▶ [WORK ORDER]
All of the data should be output character for character, except the pictures.

★ ★ ★ ★ ★

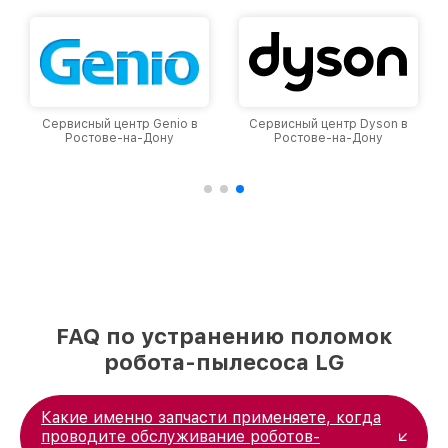
Сервисный центр Genio в
Сервисный центр Dyson в
Ростове-на-Дону
Ростове-на-Дону
FAQ по устранению поломок
робота-пылесоса LG
Какие именно запчасти применяете, когда
проводите обслуживание роботов-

★ ★ ★ ★ ★

▶ [SOLUTION]
Сервисный центр Genio в
Сервисный центр Dyson в
Ростове-на-Дону
Ростове-на-Дону
FAQ по устранению поломок
робота-пылесоса LG
Какие именно запчасти применяете, когда
проводите обслуживание роботов-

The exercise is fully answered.